__To do__: Among the records below, find the line that has "0281 - 442 89074 (377, 2371)"; from there, give the lines again exactly, and stop after the line that has "Diverses (474, 87)".

Stored records

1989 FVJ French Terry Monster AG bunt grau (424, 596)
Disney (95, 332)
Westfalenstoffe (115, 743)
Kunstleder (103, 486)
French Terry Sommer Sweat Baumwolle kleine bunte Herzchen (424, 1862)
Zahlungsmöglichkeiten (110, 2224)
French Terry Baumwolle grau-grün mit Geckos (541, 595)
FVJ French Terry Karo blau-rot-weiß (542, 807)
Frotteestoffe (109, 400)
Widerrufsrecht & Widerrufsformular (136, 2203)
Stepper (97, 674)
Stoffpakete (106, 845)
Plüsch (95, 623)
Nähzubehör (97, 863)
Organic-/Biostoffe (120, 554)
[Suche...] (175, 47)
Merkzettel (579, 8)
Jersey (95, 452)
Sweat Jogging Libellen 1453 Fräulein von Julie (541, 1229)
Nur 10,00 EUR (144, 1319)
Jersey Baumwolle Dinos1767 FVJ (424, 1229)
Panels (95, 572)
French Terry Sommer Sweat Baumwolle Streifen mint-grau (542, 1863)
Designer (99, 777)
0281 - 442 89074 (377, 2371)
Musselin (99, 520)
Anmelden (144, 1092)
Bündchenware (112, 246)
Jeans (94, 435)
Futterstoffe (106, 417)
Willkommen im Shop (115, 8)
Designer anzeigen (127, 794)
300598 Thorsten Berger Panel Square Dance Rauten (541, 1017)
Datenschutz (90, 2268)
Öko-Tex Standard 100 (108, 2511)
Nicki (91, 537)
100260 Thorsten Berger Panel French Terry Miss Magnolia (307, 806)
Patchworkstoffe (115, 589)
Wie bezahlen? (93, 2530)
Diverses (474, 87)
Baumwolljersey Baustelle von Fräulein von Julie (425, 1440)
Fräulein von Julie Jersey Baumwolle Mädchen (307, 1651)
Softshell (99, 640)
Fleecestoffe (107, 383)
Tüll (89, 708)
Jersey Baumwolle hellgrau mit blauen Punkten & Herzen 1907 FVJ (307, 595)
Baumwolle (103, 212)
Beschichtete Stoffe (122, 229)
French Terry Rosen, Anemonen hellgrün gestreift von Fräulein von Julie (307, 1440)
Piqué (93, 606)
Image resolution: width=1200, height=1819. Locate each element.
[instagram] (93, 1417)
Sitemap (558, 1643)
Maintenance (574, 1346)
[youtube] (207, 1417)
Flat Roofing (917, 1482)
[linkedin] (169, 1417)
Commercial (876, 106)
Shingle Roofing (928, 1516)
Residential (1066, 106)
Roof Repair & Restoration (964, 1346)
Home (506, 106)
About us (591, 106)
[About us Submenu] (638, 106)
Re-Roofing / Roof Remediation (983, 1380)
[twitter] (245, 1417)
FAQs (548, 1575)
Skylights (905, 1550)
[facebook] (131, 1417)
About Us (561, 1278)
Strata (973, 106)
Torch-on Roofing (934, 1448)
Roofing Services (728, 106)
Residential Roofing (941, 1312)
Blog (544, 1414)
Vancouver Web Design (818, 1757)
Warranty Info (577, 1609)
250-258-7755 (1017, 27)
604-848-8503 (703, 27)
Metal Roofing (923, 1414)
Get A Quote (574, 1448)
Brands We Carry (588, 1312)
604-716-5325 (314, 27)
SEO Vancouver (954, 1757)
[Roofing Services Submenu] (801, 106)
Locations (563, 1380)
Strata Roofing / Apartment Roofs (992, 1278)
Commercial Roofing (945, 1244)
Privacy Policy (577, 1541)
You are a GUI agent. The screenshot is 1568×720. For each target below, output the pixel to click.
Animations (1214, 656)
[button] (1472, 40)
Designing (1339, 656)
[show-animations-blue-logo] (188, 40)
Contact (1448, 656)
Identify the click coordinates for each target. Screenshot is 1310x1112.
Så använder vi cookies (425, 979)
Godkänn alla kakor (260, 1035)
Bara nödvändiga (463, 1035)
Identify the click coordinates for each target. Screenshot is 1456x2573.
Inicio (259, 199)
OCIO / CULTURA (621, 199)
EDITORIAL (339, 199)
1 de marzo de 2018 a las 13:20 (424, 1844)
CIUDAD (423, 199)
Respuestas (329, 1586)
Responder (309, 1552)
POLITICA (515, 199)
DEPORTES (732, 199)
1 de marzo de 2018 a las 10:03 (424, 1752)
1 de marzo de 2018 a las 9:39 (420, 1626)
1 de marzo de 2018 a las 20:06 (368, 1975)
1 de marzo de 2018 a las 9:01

__Solution for this task__:
0281 - 442 89074 (377, 2371)
Musselin (99, 520)
Anmelden (144, 1092)
Bündchenware (112, 246)
Jeans (94, 435)
Futterstoffe (106, 417)
Willkommen im Shop (115, 8)
Designer anzeigen (127, 794)
300598 Thorsten Berger Panel Square Dance Rauten (541, 1017)
Datenschutz (90, 2268)
Öko-Tex Standard 100 (108, 2511)
Nicki (91, 537)
100260 Thorsten Berger Panel French Terry Miss Magnolia (307, 806)
Patchworkstoffe (115, 589)
Wie bezahlen? (93, 2530)
Diverses (474, 87)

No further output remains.